The Digital Trade Halal Value Chain initiative, which saw its soft launch in Kuala Lumpur on August 15, sets out to help an anticipated eight million Muslim sports fans who will be visiting Tokyo find halal products and services.
The programme will be guided by a committee of representatives from the Malaysian public and private sectors led by the Malaysia External Trade Development Corporation (MATRADE), the national trade promotion agency under the Ministry of International Trade and Industry (MITI). The group will develop a plan to support halal exporters for next year’s sporting event.
"Given Malaysia’s close relationship with Japan and strong credibility of Malaysian halal products and services due to Islamic Development Malaysia Department's JAKIM certification, we are confident Malaysia has a stronger position to become the main provider for halal products and services during the Tokyo Olympic 2020,” said Wan Latif Wan Musa, MATRADE’s chief executive, at the launch of the initiative in Kuala Lumpur on August 15.
The initiative not only aims to support halal food exporters to Japan, but also assist in ancillary segments, including logistics, data analytics, retail, halal certification, food distribution and tourism, Wan Latif said.
The committee will guide some 10 activities over the period until the Games begin, in July 2020, with MATRADE leading the halal promotion and marketing portfolio.
Malaysian halal exports to Japan are poised to increase from last year’s total of 2.5 billion Malaysian ringgit ($598 million), due to growing Muslim tourist numbers and preparations ahead of the Games, Wan Latif said.
The official revealed that Japan had expressed an interest in sourcing hundreds of millions of halal meals for Muslim tourists and athletes during Tokyo 2020.
“There is potential for more than 140 million meals required at the athlete’s village and approximately 720 million halal meals to be prepared during the event [overall],” said Wan Latif.
“There will be a high demand for halal products and services, especially in food and beverages. In view of this, local SMEs can leverage this opportunity by providing halal products and services to Japan while penetrating into the Japanese halal market.”
As its name suggests, the Digital Trade Halal Value Chain initiative will place its focus on technology to enable Malaysian exporters to gain a foothold in Japan over the coming year.

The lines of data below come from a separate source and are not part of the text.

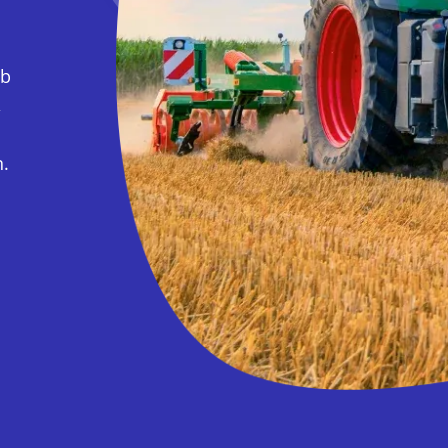
ob
,
n.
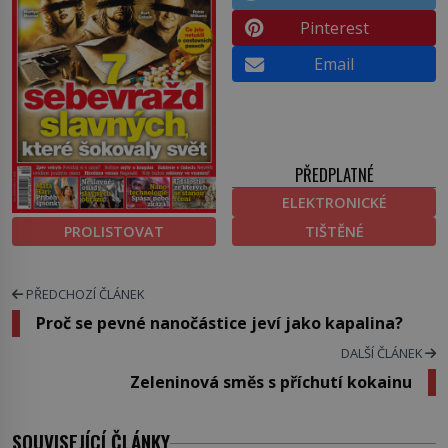
Pinterest
Email
PŘEDPLATNÉ
ELEKTRONICKÉ
PROLISTOVAT
TIŠTĚNÉ
PŘEDCHOZÍ ČLÁNEK
Proč se pevné nanočástice jeví jako kapalina?
DALŠÍ ČLÁNEK
Zeleninová směs s příchutí kokainu
SOUVISEJÍCÍ ČLÁNKY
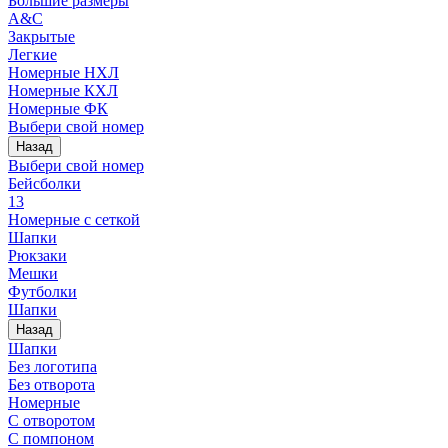
Большие размеры
A&C
Закрытые
Легкие
Номерные НХЛ
Номерные КХЛ
Номерные ФК
Выбери свой номер
Назад
Выбери свой номер
Бейсболки
13
Номерные с сеткой
Шапки
Рюкзаки
Мешки
Футболки
Шапки
Назад
Шапки
Без логотипа
Без отворота
Номерные
С отворотом
С помпоном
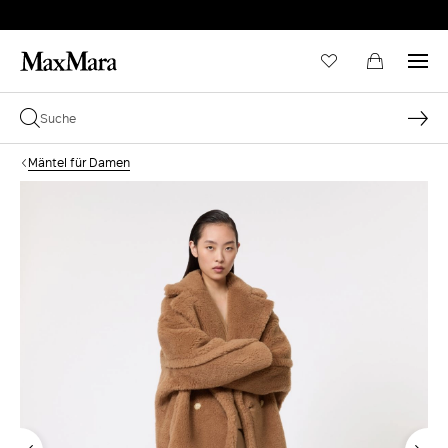
Mäntel für Damen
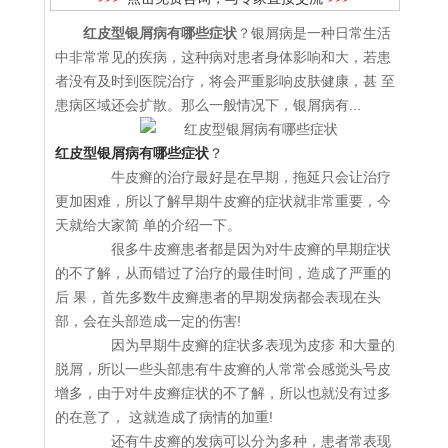
红皮型银屑病有哪些症状
？银屑病是一种日常生活
中非常常见的疾病，这种病对患者身体影响和大，若患
者没有及时到医院治疗，将会严重影响皮肤健康，甚 至
患病区域还会扩散。那么一般情况下，银屑病有...
红皮型银屑病有哪些症状
？
牛皮癣的治疗最好是在早期，拖延只会让治疗
更加困难，所以了解早期牛皮癣的症状就非常重要，今
天就给大家简 单的介绍一下。
很多牛皮癣患者都是因为对牛皮癣的早期症状
的不了解，从而错过了治疗的最佳时间，造成了严重的
后 果，首先多数牛皮癣患者的早期发病都会表现在头
部，会在头部造成一定的伤害!
因为早期牛皮癣的症状多表现为皮疹 和大量的
脱屑，所以一些头部患有牛皮癣的人常常会感觉头号皮
增多，由于对牛皮癣症状的不了解，所以也就没有过多
的在意了， 这就造成了病情的加重!
还有牛皮癣的发病可以分为多种，患者常表现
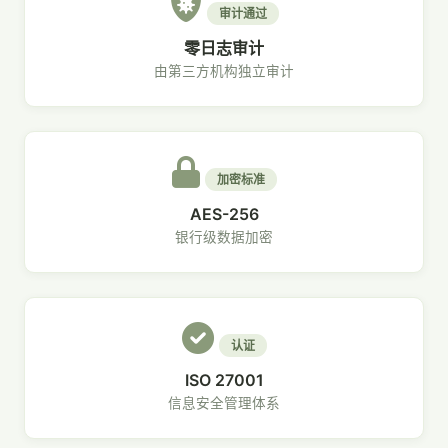
审计通过
零日志审计
由第三方机构独立审计
加密标准
AES-256
银行级数据加密
认证
ISO 27001
信息安全管理体系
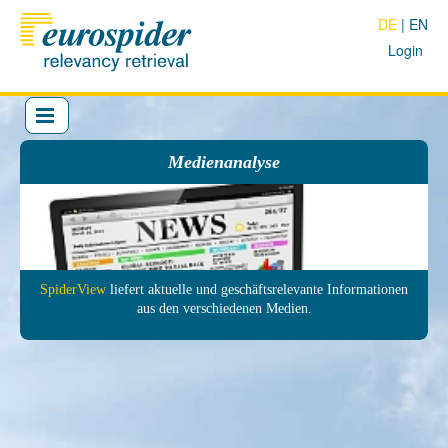
DE
EN
Login
Medienanalyse
SpiderView
liefert aktuelle und ge­schäfts­relevante In­forma­tionen
aus den ver­schie­denen Medien.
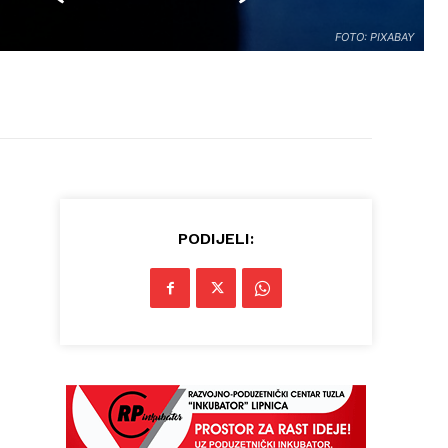
FOTO: PIXABAY
PODIJELI:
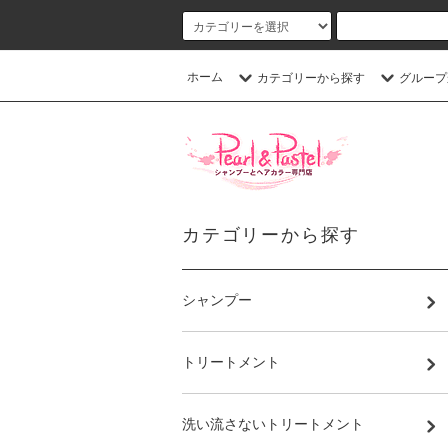
ホーム
カテゴリーから探す
グループ
カテゴリーから探す
シャンプー
トリートメント
洗い流さないトリートメント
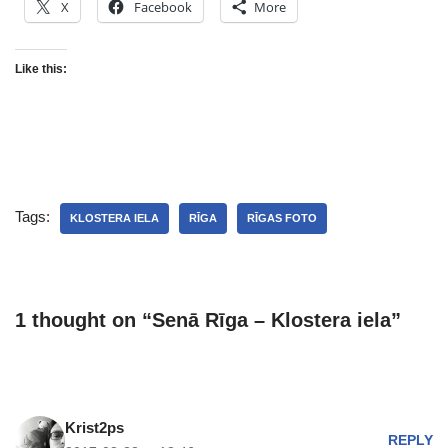
X
Facebook
More
Like this:
Tags:
KLOSTERA IELA
RĪGA
RĪGAS FOTO
1 thought on “Senā Rīga – Klostera iela”
Krist2ps
REPLY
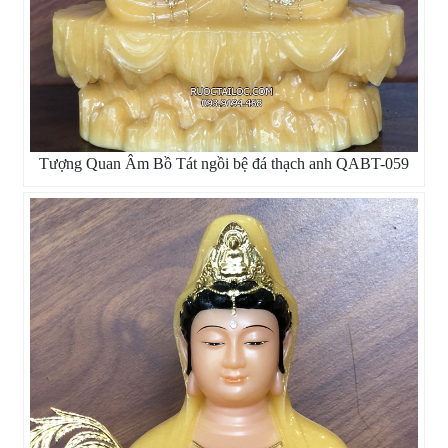
Tượng Quan Âm Bồ Tát ngồi bệ đá thạch anh QABT-059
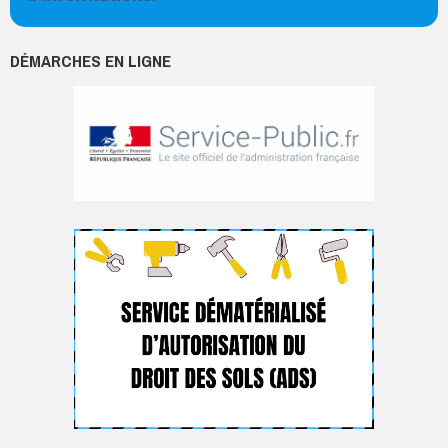
DÉMARCHES EN LIGNE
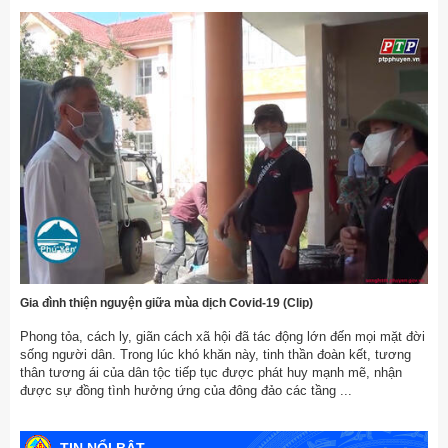
Gia đình thiện nguyện giữa mùa dịch Covid-19 (Clip)
Phong tỏa, cách ly, giãn cách xã hội đã tác động lớn đến mọi mặt đời
sống người dân. Trong lúc khó khăn này, tinh thần đoàn kết, tương
thân tương ái của dân tộc tiếp tục được phát huy mạnh mẽ, nhận
được sự đồng tình hưởng ứng của đông đảo các tầng ...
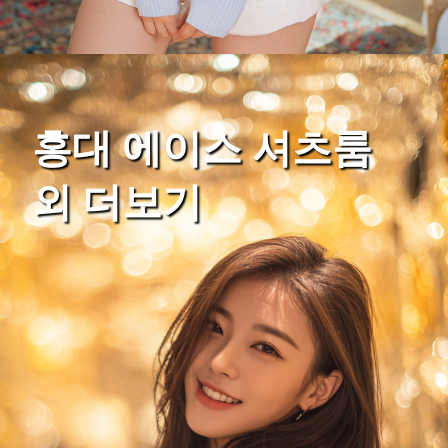
홍대 에이스 셔츠룸
외 더보기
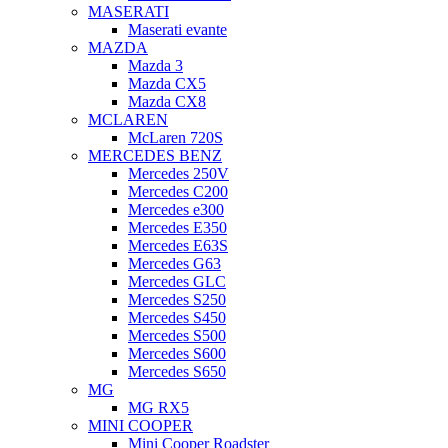
MASERATI
Maserati evante
MAZDA
Mazda 3
Mazda CX5
Mazda CX8
MCLAREN
McLaren 720S
MERCEDES BENZ
Mercedes 250V
Mercedes C200
Mercedes e300
Mercedes E350
Mercedes E63S
Mercedes G63
Mercedes GLC
Mercedes S250
Mercedes S450
Mercedes S500
Mercedes S600
Mercedes S650
MG
MG RX5
MINI COOPER
Mini Cooper Roadster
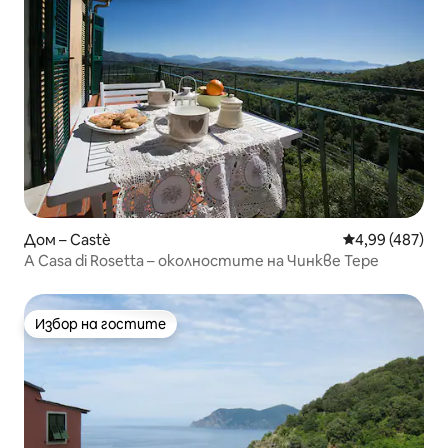
Дом – Castè
Средна оценка
4,99 (487)
A Casa di Rosetta – околностите на Чинкве Тере
Избор на гостите
Избор на гостите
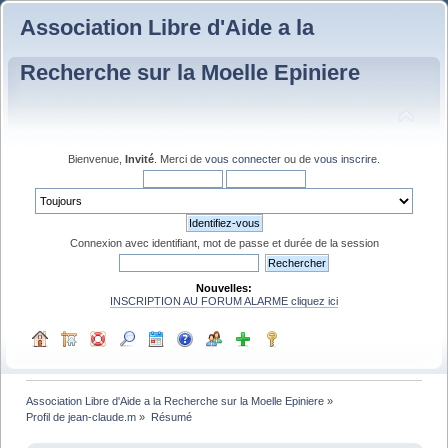
Association Libre d'Aide a la
Recherche sur la Moelle Epiniere
Bienvenue,
Invité
. Merci de
vous connecter
ou de
vous inscrire
.
Connexion avec identifiant, mot de passe et durée de la session
Nouvelles:
INSCRIPTION AU FORUM ALARME cliquez ici
Association Libre d'Aide a la Recherche sur la Moelle Epiniere
»
Profil de jean-claude.m
»
Résumé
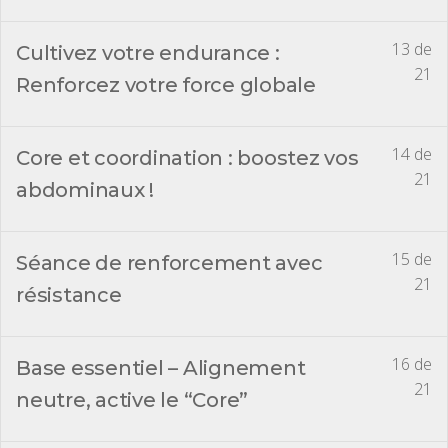
13 de
Cultivez votre endurance :
21
Renforcez votre force globale
14 de
Core et coordination : boostez vos
21
abdominaux !
15 de
Séance de renforcement avec
21
résistance
16 de
Base essentiel – Alignement
21
neutre, active le “Core”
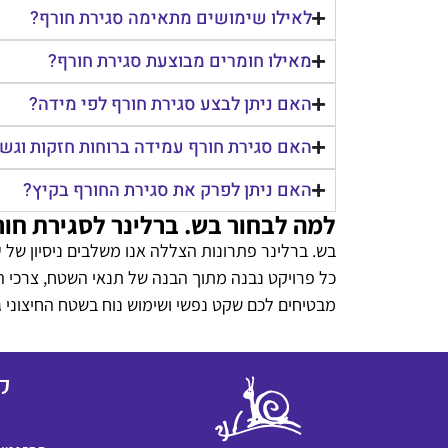
לאילו שימושים מתאימה סגירת חורף?
מאילו חומרים מבוצעת סגירת חורף?
האם ניתן לבצע סגירת חורף לפי מידה?
האם סגירת חורף עמידה ברוחות חזקות וגש
האם ניתן לפרק את סגירת החורף בקיץ?
למה לבחור בש. ברלינר לסגירת חור
בש. ברלינר פתרונות הצללה אנו משלבים ניסיון של ע
כל פרויקט נבנה מתוך הבנה של תנאי השטח, צרכי ה
מבטיחים לכם שקט נפשי ושימוש נוח בשטח החיצוני ג
ק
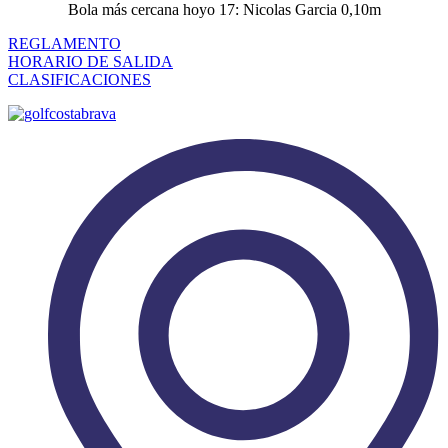
Bola más cercana hoyo 17: Nicolas Garcia 0,10m
REGLAMENTO
HORARIO DE SALIDA
CLASIFICACIONES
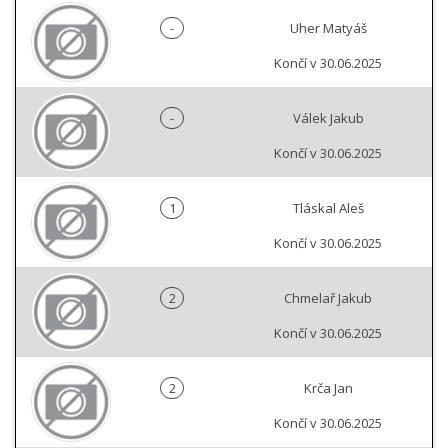
-
Uher Matyáš
Končí v 30.06.2025
-
Válek Jakub
Končí v 30.06.2025
1
Tláskal Aleš
Končí v 30.06.2025
2
Chmelař Jakub
Končí v 30.06.2025
2
Krča Jan
Končí v 30.06.2025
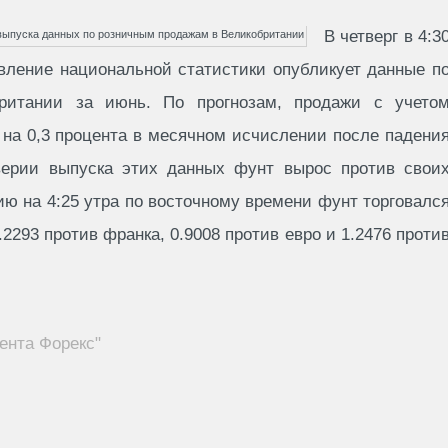
В четверг в 4:3
вление национальной статистики опубликует данные п
ритании за июнь. По прогнозам, продажи с учето
 на 0,3 процента в месячном исчислении после падени
верии выпуска этих данных фунт вырос против свои
ию на 4:25 утра по восточному времени фунт торговалс
.2293 против франка, 0.9008 против евро и 1.2476 проти
ента Форекс"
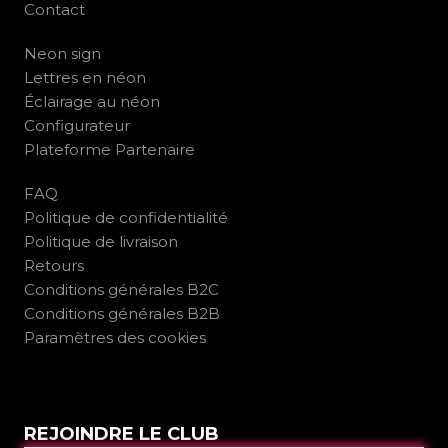
Contact
Neon sign
Lettres en néon
Éclairage au néon
Configurateur
Plateforme Partenaire
FAQ
Politique de confidentialité
Politique de livraison
Retours
Conditions générales B2C
Conditions générales B2B
Paramètres des cookies
REJOINDRE LE CLUB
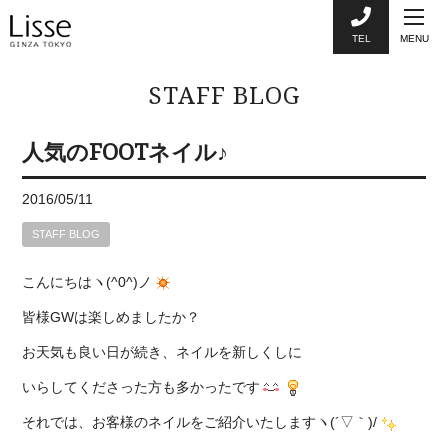
TEL
MENU
STAFF BLOG
人気のFOOTネイル♪
2016/05/11
STAFF BLOG
こんにちはヽ(^0^)ノ
皆様GWは楽しめましたか？
お天気も良い日が続き、ネイルを新しくしに
いらしてくださった方も多かったです
それでは、お客様のネイルをご紹介いたしますヽ(´▽｀)/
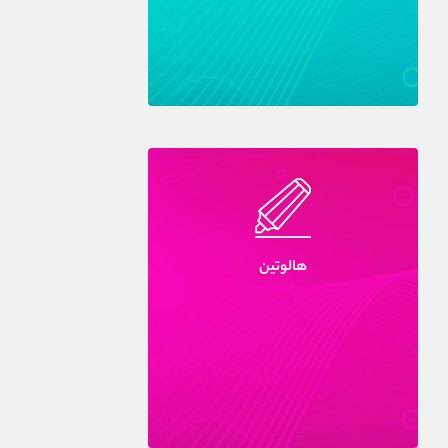
هالوتين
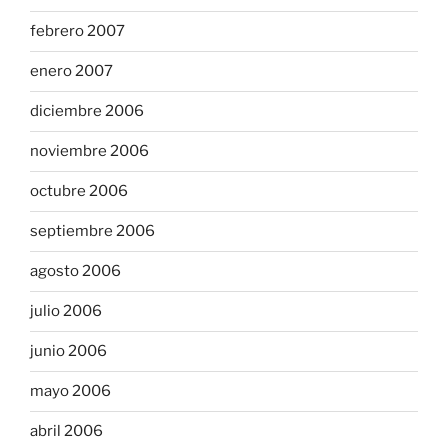
febrero 2007
enero 2007
diciembre 2006
noviembre 2006
octubre 2006
septiembre 2006
agosto 2006
julio 2006
junio 2006
mayo 2006
abril 2006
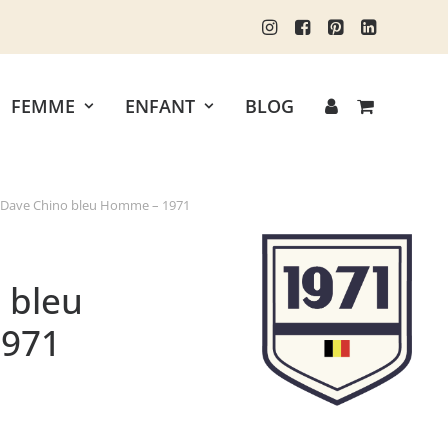
FEMME
ENFANT
BLOG
Dave Chino bleu Homme – 1971
 bleu
971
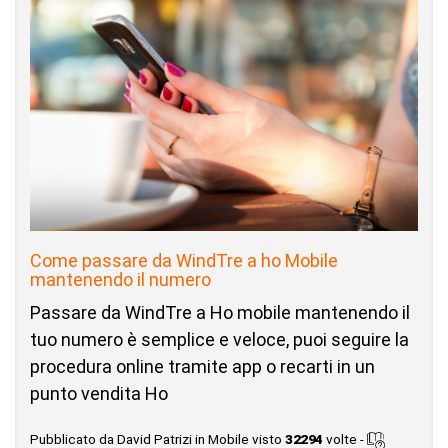
Come passare da WindTre a ho Mobile
mantenendo il numero
Passare da WindTre a Ho mobile mantenendo il
tuo numero è semplice e veloce, puoi seguire la
procedura online tramite app o recarti in un
punto vendita Ho
Pubblicato da David Patrizi in Mobile visto
32294
volte -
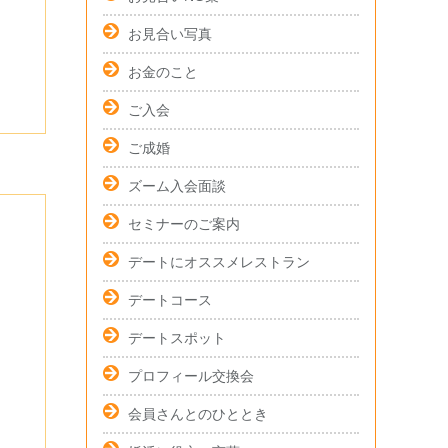
お見合い写真
お金のこと
ご入会
ご成婚
ズーム入会面談
セミナーのご案内
デートにオススメレストラン
デートコース
デートスポット
プロフィール交換会
会員さんとのひととき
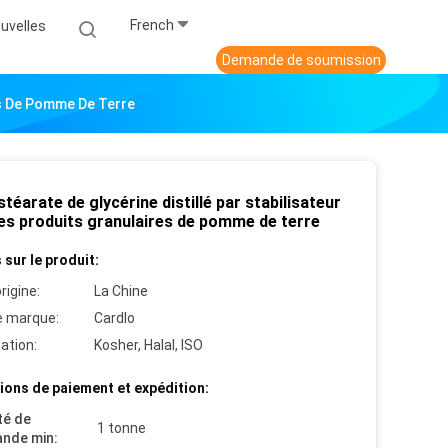
French
uvelles
Demande de soumission
es De Pomme De Terre
éarate de glycérine distillé par stabilisateur
les produits granulaires de pomme de terre
 sur le produit:
rigine:
La Chine
 marque:
Cardlo
cation:
Kosher, Halal, ISO
ions de paiement et expédition:
té de
1 tonne
nde min:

Norazman Ayob, deputy secretary-general for trade at MITI, asserted that small businesses must embrace digitalisation to gain from the MATRADE initiative’s goals, though other countries in the region have a headstart in this regard.
He highlighted technology such as retail scanning app Verify Halal, which can reveal the provenance of a product by cross-referencing its barcode with a growing number of halal-certified manufacturers. Visitors to Japan will be able to use this technology to ascertain whether the products they find on shelves are suitable for their needs.
Verify Halal is produced by Serunai Commerce, a Kuala Lumpur firm set up to create the world’s first global halal data pool and supported by the Department of Islamic Development Malaysia (JAKIM). As a Serunai stakeholder, JAKIM will be one of the public bodies represented on the committee.
“Our ASEAN neighbours are really taking steps to move their businesses forward. They are talking about how to digitalise their micro-enterprises—not just SMEs—and even mom and pop shops. If we don’t change, we will be left out,” Norazman said at the launch.
“We all recognise digitalisation as a key enabler in improving the way we do business.”
The promotion committee also intends to look beyond the Tokyo Olympic to future editions of the Games, he said.
“If Malaysia manages to help Japan, and [Tokyo 2020] is seen as the first halal-compliant Olympic Games, then we will look… to successive Olympics where Malaysian halal products will be given preference,” he said.
“We hope [everybody] will take this opportunity to take part in this initiative that has been launched in collaboration with our private sector partners.”